A 38-year-old native of Monterrey, Mexico, she’s a project manager at Iman Consulting (since early 2025), bringing over 15 years of experience working with diverse youth and families.
Villareal is a facilitator for the 17-member Clean River Advisory Council (CRAC), which is funded by the Walton Family Foundation and meets monthly with a goal of prioritizing environmental action, creating cultural connections to the Mississippi River, and centering perspectives of underrepresented residents in environmental decisions.
She led a community survey last year (465 responses) seeking input on top river-related concerns, including trash along the river, and preserving habitats for wildlife and plants.
“A lot of what we heard was planting trees along the river. We want to see more green spaces and walking spaces,” she said.
Villareal first got involved in CRAC in 2023 as a volunteer on the communications and community engagement committee.
“My superpower is I’m bilingual. I’m passionate about learning,” she said. “I’m passionate about helping folks that look like me. Where can I feed this into? And so the opportunity at Birth to Five Illinois was so helpful because that’s how I really got more involved in collective impact work and understanding how I’m really drawn to understanding more about community-based collaboration systems, but also wanting to have a part in that decision-making piece too.”
Villareal earned her master’s in educational studies from WIU-Moline in 2024, after getting her bachelor’s in education there in 2015. She’s committed to equity, social justice, and advocacy, focusing on serving culturally and linguistically diverse populations.
Her experience includes being an English Language Learning Instructor, Dual Language Spanish Teacher and Instructional Coach, and Family & Community Engagement Specialist with Birth to Five Illinois.
Since 2023, CRAC has distributed $682,000 in QC River Connections grants to local nonprofits, administered by the QC Community Foundation, Villareal said. CRAC also has committees for special projects and education, and government relations.
The grants supported programs to strengthen neighborhood-level collaboration and partnerships in priority neighborhoods; advance physical improvements to the landscape through use of nature-based solutions; and promote education, engagement, and stewardship connected to the river.
Since CRAC formed, it’s prioritized working with youth and communities of color, she said. “This is your community too. We know that those that are closest to the problem are those that are closest to the solution.”
From Mexico, she first moved with her family to Rock Island when she was in second grade, and after a few years, moved to Tucson, Ariz., where she graduated high school. Angelica became a single mother at 16; her daughter graduates this year from Southern Illinois University.
“At a young age I had to learn a lot more about how to be responsible, how to think long-term, how to navigate systems,” Villareal said. “Being a single teen parent taught me a lot about perseverance and community.”
Only about 8% of Latinas have their master’s, so that was a big goal for her to accomplish.

Her husband Ethan is greenhouse operations manager at Corn Crib in Coal Valley, and one of her two sisters is Dora Villareal, Rock Island County State’s Attorney.
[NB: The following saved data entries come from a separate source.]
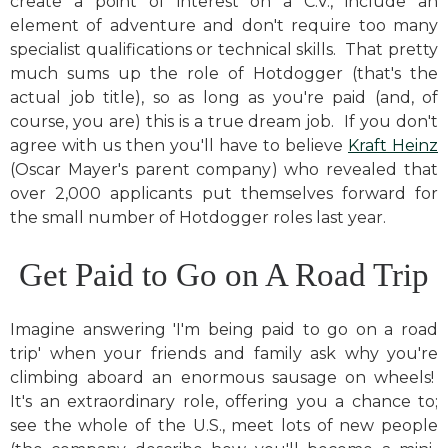
create a point of interest on a C.V., include an
element of adventure and don't require too many
specialist qualifications or technical skills. That pretty
much sums up the role of Hotdogger (that's the
actual job title), so as long as you're paid (and, of
course, you are) this is a true dream job. If you don't
agree with us then you'll have to believe
Kraft Heinz
(Oscar Mayer's parent company) who revealed that
over 2,000 applicants put themselves forward for
the small number of Hotdogger roles last year.
Get Paid to Go on A Road Trip
Imagine answering 'I'm being paid to go on a road
trip' when your friends and family ask why you're
climbing aboard an enormous sausage on wheels!
It's an extraordinary role, offering you a chance to;
see the whole of the U.S., meet lots of new people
Angelica remains an active leader in her local community where she currently serves on the Human Rights Commission in Moline. In 2024, she graduated from the first cohort of the QC Regional Lideramos Leadership Program.
“It’s the only kind of professional development and training and just leadership focus I’ve ever been in where there’s not a single person in the room that’s white and it’s all people that look like me,” Villareal said of the Latino focus. “And it was honestly such a cool feeling.”
“It’s so cool to see my peers that were in that program be launching and where they are now,” she said of the group of 30. “That program helped motivate me to get back on my master’s and finish it up. It motivated me to network and try different things with people I felt safe with. It helped me recognize where I am and what I can do because I do try to live in the place of servanthood and that can sometimes be an exhausting place.”
The program featured understanding about Latino history and culture, and relationship building, Villareal said.
“How do you feel when you’re feeling the deep imposter syndrome or this feeling of being othered or not included in something,” she noted. “The program has different focal points. One of them, it’s building a better understanding of where Latino communities have historically come from and are going to.”
Villareal also is helping organize the second GLOW Women’s Empowerment Conference (April 11), which celebrates and supports women in leadership and business, fostering growth through mission-building, financial empowerment, and authentic representation.
“That really focuses again on amplifying and supporting also Black and brown women, minority women who are at different stages in their career or simply wanting to start their own business, to expand their current business,” she said.
At her Moline home, Villareal and her husband like growing their own vegetables (tomatoes, peppers, cucumbers and pumpkins), and have a certified native plant and wildlife habitat (from Wild Ones).